Exploring Deep Brain Stimulation Effects in a Hyperbolic-Based Computational Model of Neuronal Spiking Patterns

Deep brain stimulation (DBS) is a device that relies on methods to desynchronize adverse neurodegenerative activities within the brain. It is a well-known treatment method for people diagnosed with Parkinson's disease (PD). The adjustment of a precise definition of DBS signal parameters is critical to breaking the synchrony and burst of the increased neuronal activity, while preventing tissue or electrode damage, and also considering reducing the energy consumption for prolonging the battery life of the DBS device. In this research in progress, we study a pulse DBS waveform with delay between its cathodic and anodic parts to disrupt and desynchronize the firing/bursting patterns of Parkinsonian neuronal cell activities.

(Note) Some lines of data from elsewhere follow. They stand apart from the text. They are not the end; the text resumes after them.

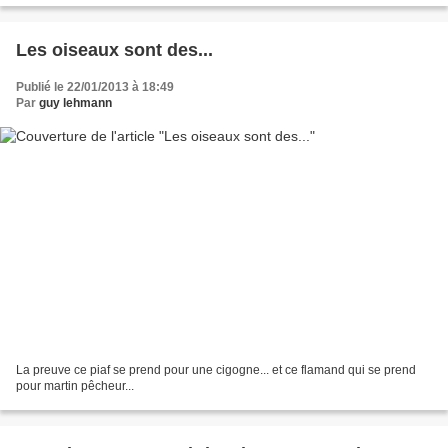
Les oiseaux sont des...
Publié le 22/01/2013 à 18:49
Par
guy lehmann
La preuve ce piaf se prend pour une cigogne... et ce flamand qui se prend
pour martin pêcheur...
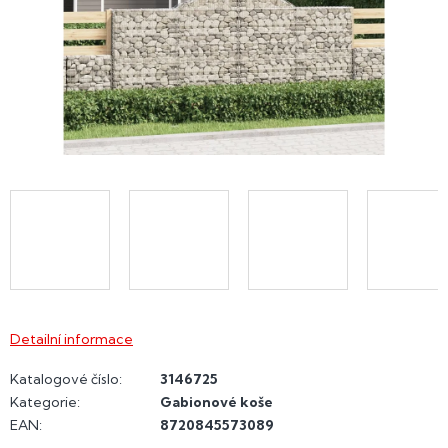
Detailní informace
Katalogové číslo:
3146725
Kategorie
:
Gabionové koše
EAN
:
8720845573089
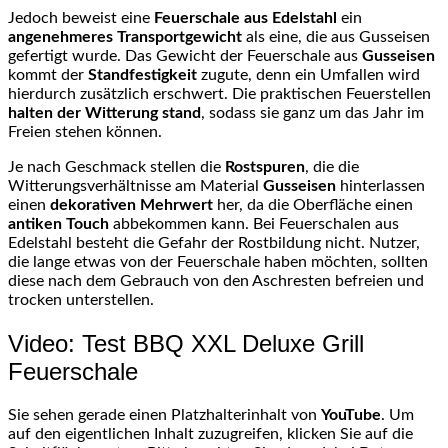
Jedoch beweist eine
Feuerschale aus Edelstahl
ein
angenehmeres Transportgewicht
als eine, die aus Gusseisen
gefertigt wurde. Das Gewicht der Feuerschale aus
Gusseisen
kommt der
Standfestigkeit
zugute, denn ein Umfallen wird
hierdurch zusätzlich erschwert. Die praktischen Feuerstellen
halten der Witterung stand
, sodass sie ganz um das Jahr im
Freien stehen können.
Je nach Geschmack stellen die
Rostspuren
, die die
Witterungsverhältnisse am Material
Gusseisen
hinterlassen
einen
dekorativen Mehrwert
her, da die Oberfläche einen
antiken Touch
abbekommen kann. Bei Feuerschalen aus
Edelstahl besteht die Gefahr der Rostbildung nicht. Nutzer,
die lange etwas von der Feuerschale haben möchten, sollten
diese nach dem Gebrauch von den Aschresten befreien und
trocken unterstellen.
Video: Test BBQ XXL Deluxe Grill
Feuerschale
Sie sehen gerade einen Platzhalterinhalt von
YouTube
. Um
auf den eigentlichen Inhalt zuzugreifen, klicken Sie auf die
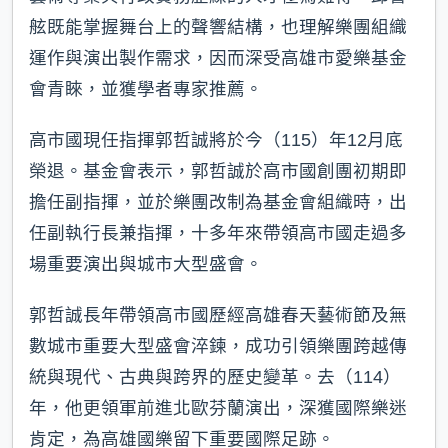
舷既能掌握舞台上的聲響結構，也理解樂團組織
運作與演出製作需求，因而深受高雄市愛樂基金
會青睞，並獲學者專家推薦。
高市國現任指揮郭哲誠將於今（115）年12月底
榮退。基金會表示，郭哲誠於高市國創團初期即
擔任副指揮，並於樂團改制為基金會組織時，出
任副執行長兼指揮，十多年來帶領高市國走過多
場重要演出與城市大型盛會。
郭哲誠長年帶領高市國歷經高雄春天藝術節及無
數城市重要大型盛會淬鍊，成功引領樂團跨越傳
統與現代、古典與跨界的歷史變革。去（114）
年，他更領軍前進北歐芬蘭演出，深獲國際樂迷
肯定，為高雄國樂留下重要國際足跡。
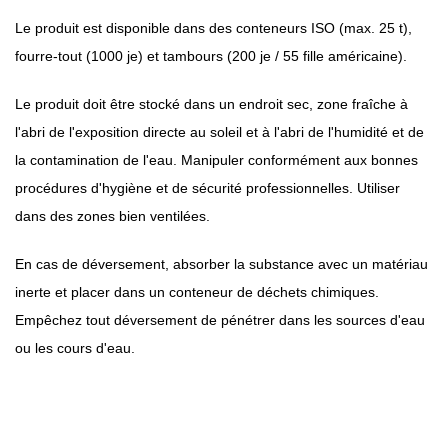
Le produit est disponible dans des conteneurs ISO (max. 25 t),
fourre-tout (1000 je) et tambours (200 je / 55 fille américaine).
Le produit doit être stocké dans un endroit sec, zone fraîche à
l'abri de l'exposition directe au soleil et à l'abri de l'humidité et de
la contamination de l'eau. Manipuler conformément aux bonnes
procédures d'hygiène et de sécurité professionnelles. Utiliser
dans des zones bien ventilées.
En cas de déversement, absorber la substance avec un matériau
inerte et placer dans un conteneur de déchets chimiques.
Empêchez tout déversement de pénétrer dans les sources d'eau
ou les cours d'eau.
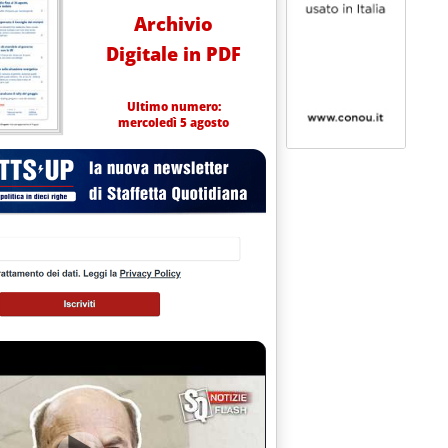
Archivio
Digitale in PDF
Ultimo numero:
mercoledì 5 agosto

We use a hyperbolic neuronal spiking pattern model to represent the signal activity of the brain. Specifically, we model a neuron infected with bursting behavior similar to that of PD, and apply DBS current to observe the effect, computationally. The expected output of applying the proposed pulse delayed DBS waveform is to break the bursting pattern and convert the bursting spike into a regular tonic spike. In addition, the promising results of pulse delayed waveforms in terms of eliciting action potential, desynchronization of the bursting behavior, and reduced energy consumption, can potentially enhance the performance of the applied DBS.